The KDD’20 paper “Evaluating Conversational Recommender Systems via User Simulation” (w/ Shuo Zhang) [PDF] represents a new line of work that I’m really excited about. We develop a user simulator for evaluating conversational agents on an item recommendation task. Our user simulator aims to generate responses that a real human would give by considering both individual preferences and the general flow of interaction with the system. We compare three existing conversational recommender systems and show that our simulation methods can achieve high correlation with real users using both automatic evaluation measures and manual human assessments.

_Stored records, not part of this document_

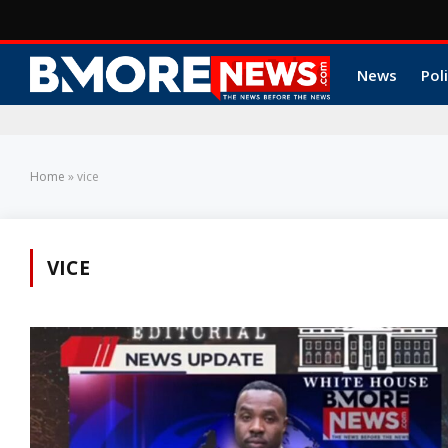
News
Poli
Home
»
vice
VICE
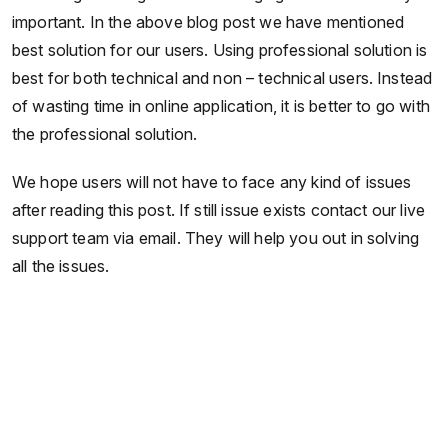
important. In the above blog post we have mentioned
best solution for our users. Using professional solution is
best for both technical and non – technical users. Instead
of wasting time in online application, it is better to go with
the professional solution.
We hope users will not have to face any kind of issues
after reading this post. If still issue exists contact our live
support team via email. They will help you out in solving
all the issues.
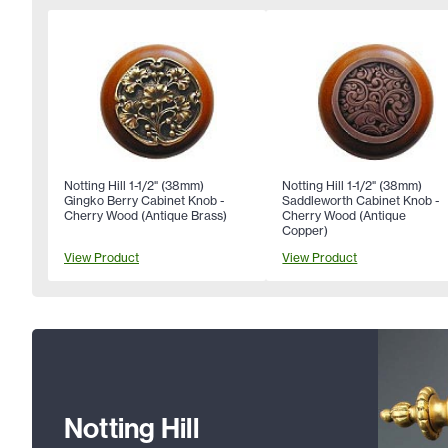
Notting Hill 1-1/2" (38mm)
Notting Hill 1-1/2" (38mm)
Gingko Berry Cabinet Knob -
Saddleworth Cabinet Knob -
Cherry Wood (Antique Brass)
Cherry Wood (Antique
Copper)
View Product
View Product
Notting Hill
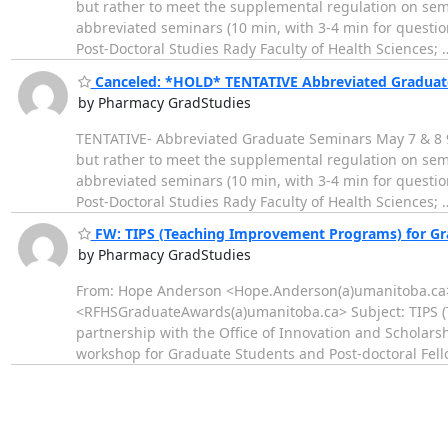
but rather to meet the supplemental regulation on semi
abbreviated seminars (10 min, with 3-4 min for questi
Post-Doctoral Studies Rady Faculty of Health Sciences;
Canceled: *HOLD* TENTATIVE Abbreviated Graduat
by Pharmacy GradStudies
TENTATIVE- Abbreviated Graduate Seminars May 7 & 8 9:
but rather to meet the supplemental regulation on semi
abbreviated seminars (10 min, with 3-4 min for questi
Post-Doctoral Studies Rady Faculty of Health Sciences;
FW: TIPS (Teaching Improvement Programs) for Gra
by Pharmacy GradStudies
From: Hope Anderson <Hope.Anderson(a)umanitoba.ca> 
<RFHSGraduateAwards(a)umanitoba.ca> Subject: TIPS (T
partnership with the Office of Innovation and Scholar
workshop for Graduate Students and Post-doctoral Fell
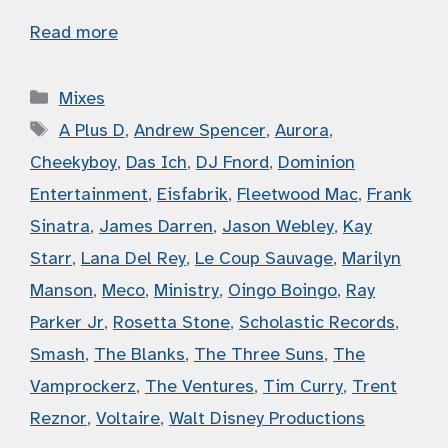
Read more
Categories
Mixes
Tags
A Plus D
,
Andrew Spencer
,
Aurora
,
Cheekyboy
,
Das Ich
,
DJ Fnord
,
Dominion
Entertainment
,
Eisfabrik
,
Fleetwood Mac
,
Frank
Sinatra
,
James Darren
,
Jason Webley
,
Kay
Starr
,
Lana Del Rey
,
Le Coup Sauvage
,
Marilyn
Manson
,
Meco
,
Ministry
,
Oingo Boingo
,
Ray
Parker Jr
,
Rosetta Stone
,
Scholastic Records
,
Smash
,
The Blanks
,
The Three Suns
,
The
Vamprockerz
,
The Ventures
,
Tim Curry
,
Trent
Reznor
,
Voltaire
,
Walt Disney Productions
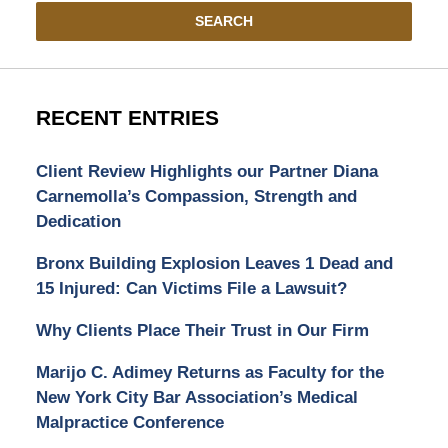
SEARCH
RECENT ENTRIES
Client Review Highlights our Partner Diana
Carnemolla’s Compassion, Strength and
Dedication
Bronx Building Explosion Leaves 1 Dead and
15 Injured: Can Victims File a Lawsuit?
Why Clients Place Their Trust in Our Firm
Marijo C. Adimey Returns as Faculty for the
New York City Bar Association’s Medical
Malpractice Conference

The ICTIR’20 paper “Sanitizing Synthetic Training Data Generation for Question Answering over Knowledge Graphs” (w/ Trond Linjordet) [PDF] studies template-based synthetic data generation for neural KGQA systems. We show that there is a leakage of information in current approaches between training and test splits, which affects performance. We raise a series of challenging questions around training models with synthetic (template-based) data using fair conditions, which extend beyond the particular flavor of question answering task we study here.
The CIKM’20 paper “Generating Categories for Sets of Entities” (w/ Shuo Zhang and Jamie Callan) [PDF] addresses problems associated with the maintenance of category systems of large knowledge repositories, like Wikipedia. We aim to aid knowledge editors in the manual process of expanding a category system. Given a set of entities, e.g., in a list or table, we generate suggestions for new categories, which are specific, important and non-redundant. In addition to generating category labels, we also find the appropriate place of these new categories in the hierarchy, by locating the parent nodes that should be extended.